Forest Functional Level
The three forest functional levels are Windows 2000, Windows Server 2003, and Windows Server 2008. The default forest functional level is Windows 2000. When the forest functional level is raised to Windows Server 2003 or Windows Server 2008, advanced forestwide Active Directory features are available according to the level chosen.
Forest Root
The first domain created in a forest.
Forest Trust
A trust relationship established between two Active Directory forests
Forward Lookup Query
A DNS name-resolution process by which a hostname is resolved to an IP address
Forwarding
The relaying of a DNS request from one server to another, when the first server is unable to process the request.

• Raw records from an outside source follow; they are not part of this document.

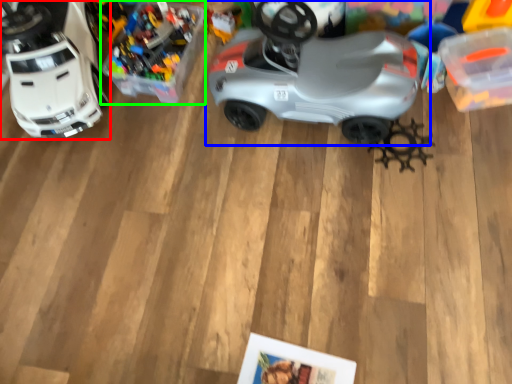 Question: Which object is the farthest from toy (highlighted by a red box)? Choose among these: car (highlighted by a blue box) or toy (highlighted by a green box).

Choices:
 (A) car
 (B) toy

Answer: (A) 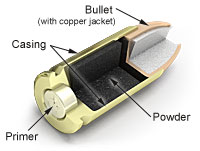 Locate an element on the screen. casing is located at coordinates (97, 43), (116, 99). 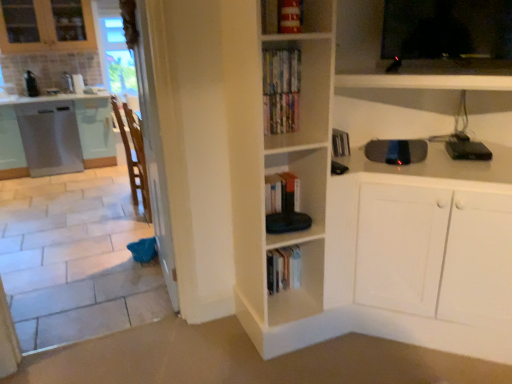 Identify the location of vacant space that is to the left of brown wooden chair at left. The height and width of the screenshot is (384, 512). 111,218. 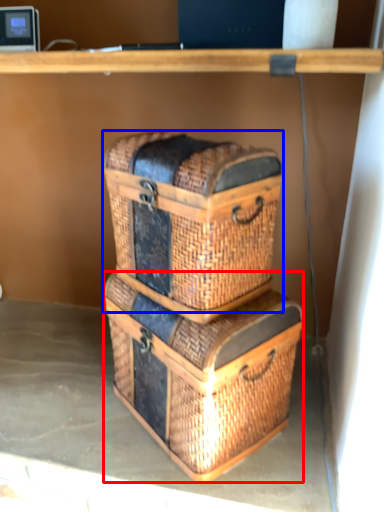 Question: Which object is further to the camera taking this photo, crate (highlighted by a red box) or basket container (highlighted by a blue box)?

Choices:
 (A) crate
 (B) basket container

Answer: (A) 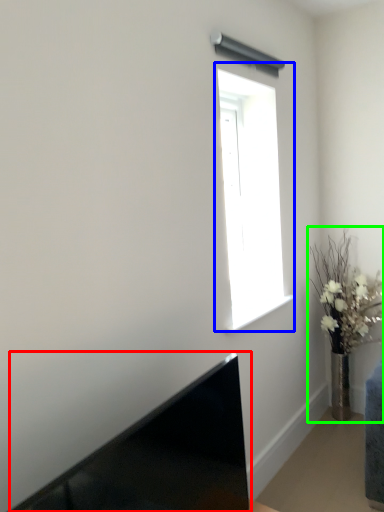 Question: Which object is positioned closest to laptop (highlighted by a red box)? Select from window (highlighted by a blue box) and houseplant (highlighted by a green box).

Choices:
 (A) window
 (B) houseplant

Answer: (A)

FQDN (Fully Qualified Domain Name)
A DNS domain name that unambiguously describes the location of the host within a domain tree. An example of an FQDN would be the computer www.examcram.com
Functional Level
A concept introduced in Windows Server 2003 that determines what level of features and interoperability with other Windows operating systems is available in a domain or forest. In Windows 2000, functional levels were referred to as modes.
Global Catalog (GC)
Contains a partial replica of every Windows Server 2008 domain object within the Active Directory, enabling users to find any object in the directory. The partial replica contains the most commonly used attributes of an object, as well as information on how to locate a complete replica elsewhere in the directory, if needed.
Global Catalog Server
The Windows Server 2008 server that holds the Global Catalog for the forest
Global Group
A global group can contain users from the same domain in which the group is located, and global groups can be added to domain local groups to control access to network resources.
Globally Unique Identifier (GUID)
A hexadecimal number supplied by the manufacturer of a product that uniquely identifies the hardware or software. A GUID is in the form of eight characters, followed by three sets of four characters, followed by 12 characters. For example, {15DEF489-AE24-10BF-C11A-00BB844CE637} is a valid format for a GUID (braces included) A namespace , such as with DNS, that can be partitioned out in the form of a tree. This allows great flexibility in using a domain name because any number of subdomains can be created under a parent domain.
gpresult
A command-line utility that displays information about the current effect Group Policy has had on the local computer and logged-in user account.
Group Policy Object (GPO)
A collection of policies that apply to a specific target, such as the domain itself (Default Domain Policy) or an Organizational Unit (OU). GPOs are modified through the Group Policy Editor to define policy settings.
Group Policy
The Windows Server 2008 feature that allows for policy creation, which affects domain users and computer. Policies can be anything from desktop settings to application assignments to security settings and more.